Task objective ::
All lines from the one containing "Landau an der Isar" through the final line of the material below must appear exactly as they are, with nothing else.

Material for this exercise ::

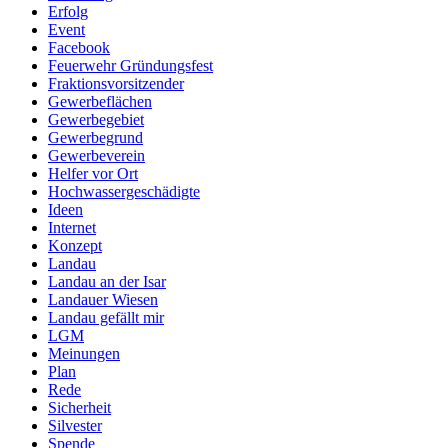
Erfolg
Event
Facebook
Feuerwehr Gründungsfest
Fraktionsvorsitzender
Gewerbeflächen
Gewerbegebiet
Gewerbegrund
Gewerbeverein
Helfer vor Ort
Hochwassergeschädigte
Ideen
Internet
Konzept
Landau
Landau an der Isar
Landauer Wiesen
Landau gefällt mir
LGM
Meinungen
Plan
Rede
Sicherheit
Silvester
Spende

Response ::
Landau an der Isar
Landauer Wiesen
Landau gefällt mir
LGM
Meinungen
Plan
Rede
Sicherheit
Silvester
Spende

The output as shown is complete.